This blog has been designed to provide information about the activities held at the social studies bilingual sections in CPI Tino Grandío (Guntín,Spain). The English language and Social Studies teachers have elaborated most of the resources you can see but our "auxiliares de conversa" also have their own page and posts. Therefore everyone is invited to have a look .

Sunday, June 22, 2014

Beginning of the First World War - the Assassination of Franz Ferdinand in Sarajevo

Gavrillo Princip, Franz Ferdinand's murderer

100 years ago, on the 28th June 1914, the heir to the Austrian Empire, Franz Ferdinand, was murdered in Sarajevo, the capital of Bosnia, while he was visiting the city.

Franz Ferdinand
Bosnia was in the very south-east corner of the Austrian empire and some people there wanted to be independent from Austria and set up their own state which could run itself.


Serbia was blamed by Austria for this murder. Serbia was near to Bosnia and it had encouraged the Black Hand Gang and given the gang weapons. Serbia hoped that both herself and Bosnia would unite to form a new Balkan state.
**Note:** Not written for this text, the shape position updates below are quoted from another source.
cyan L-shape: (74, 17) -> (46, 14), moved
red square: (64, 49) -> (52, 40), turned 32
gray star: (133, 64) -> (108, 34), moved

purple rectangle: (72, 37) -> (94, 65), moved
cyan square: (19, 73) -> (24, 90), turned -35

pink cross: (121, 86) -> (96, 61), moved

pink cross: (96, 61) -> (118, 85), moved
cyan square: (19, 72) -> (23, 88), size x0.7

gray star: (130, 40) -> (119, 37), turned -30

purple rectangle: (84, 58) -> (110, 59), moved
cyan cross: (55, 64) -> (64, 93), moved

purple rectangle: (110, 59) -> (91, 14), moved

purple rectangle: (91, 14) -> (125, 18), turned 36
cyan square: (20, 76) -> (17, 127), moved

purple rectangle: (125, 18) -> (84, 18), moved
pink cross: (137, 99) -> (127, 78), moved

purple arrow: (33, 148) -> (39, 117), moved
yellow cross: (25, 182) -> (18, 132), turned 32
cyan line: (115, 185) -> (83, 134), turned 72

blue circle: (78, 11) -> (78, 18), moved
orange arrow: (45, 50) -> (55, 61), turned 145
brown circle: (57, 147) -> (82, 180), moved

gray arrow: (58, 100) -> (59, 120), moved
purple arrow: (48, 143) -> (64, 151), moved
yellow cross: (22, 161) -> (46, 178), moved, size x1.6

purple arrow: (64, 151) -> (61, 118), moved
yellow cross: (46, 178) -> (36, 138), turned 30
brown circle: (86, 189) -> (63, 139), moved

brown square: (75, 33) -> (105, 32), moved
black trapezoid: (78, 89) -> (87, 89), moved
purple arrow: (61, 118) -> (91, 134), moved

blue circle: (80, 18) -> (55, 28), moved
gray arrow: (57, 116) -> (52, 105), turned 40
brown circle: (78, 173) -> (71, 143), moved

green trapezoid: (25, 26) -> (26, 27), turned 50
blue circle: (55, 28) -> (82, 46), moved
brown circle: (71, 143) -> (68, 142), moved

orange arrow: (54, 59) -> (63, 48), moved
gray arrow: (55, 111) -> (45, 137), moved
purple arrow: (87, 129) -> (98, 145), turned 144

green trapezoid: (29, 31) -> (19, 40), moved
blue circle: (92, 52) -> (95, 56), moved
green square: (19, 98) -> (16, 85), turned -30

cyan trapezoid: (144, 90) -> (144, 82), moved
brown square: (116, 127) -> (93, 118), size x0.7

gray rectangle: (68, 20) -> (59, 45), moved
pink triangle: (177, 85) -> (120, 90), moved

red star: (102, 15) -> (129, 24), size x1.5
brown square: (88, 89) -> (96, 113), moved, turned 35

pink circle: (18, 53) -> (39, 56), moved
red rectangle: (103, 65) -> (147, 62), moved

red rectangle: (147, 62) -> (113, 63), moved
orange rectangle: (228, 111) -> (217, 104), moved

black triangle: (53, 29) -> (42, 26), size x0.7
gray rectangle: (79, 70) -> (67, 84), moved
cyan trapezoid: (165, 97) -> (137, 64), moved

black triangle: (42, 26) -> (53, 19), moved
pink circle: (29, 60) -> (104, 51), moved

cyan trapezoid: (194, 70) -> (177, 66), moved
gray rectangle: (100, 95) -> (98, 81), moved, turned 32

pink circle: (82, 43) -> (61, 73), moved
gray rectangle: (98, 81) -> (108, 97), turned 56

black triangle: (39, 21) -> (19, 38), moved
Austria decided that Serbia must be punished and planned to invade her. Serbia called on her old friend Russia to help her. Now the alliance/entente came in to play. One country from each was involved on opposite sides. The situation could only get worse.

Serbia would have been easy for Austria to crush but Russia was a different issue. She had a huge army and Austria would not have coped with a Austro-Russian war. Austria called on Germany for help. The German government agreed to this and their response provoked the French government.

However, unknown to anybody other than the German government, the German army had created a plan called the Schlieffen Plan. Schlieffen was a senior German army officer and he believed that the German army was superior to any army in Europe but that it could not fight a war on two fronts - France and Russia. 

However, he calculated that the vast Russian army would take 6 weeks to get itself organised - called mobilisation - and that in that time, the Germans could attack the French, beat them and then send their army across Europe to fight the Russians. The German High Command accepted this plan. But it had one problem. It relied on what the French or Russians did and the actions of one would provoke a German response and not the other way round. In other words, the Germans had to react to a situation as opposed to controlling it.

When France called up her army, Germany had no choice but to carry out the Schlieffen Plan. This plan involved an attack on France via Belgium.

Britain had given Belgium a guarantee in 1839 that if anybody attacked her, Britain would attack the attacker.

Therefore, within weeks of the murder at Sarajevo, five out of the six countries that had signed the two treaties were on the verge of war.

On August 4th, 1914, Germany invaded Belgium. Britain declared war on Germany. France and Russia supported Britain. Austria supported Germany. Only Italy did not get involved - yet.

Every country concerned was convinced that the war would last only from August to Christmas 1914 but it lasted until 1918 and millions of people died in what was later called the Great War.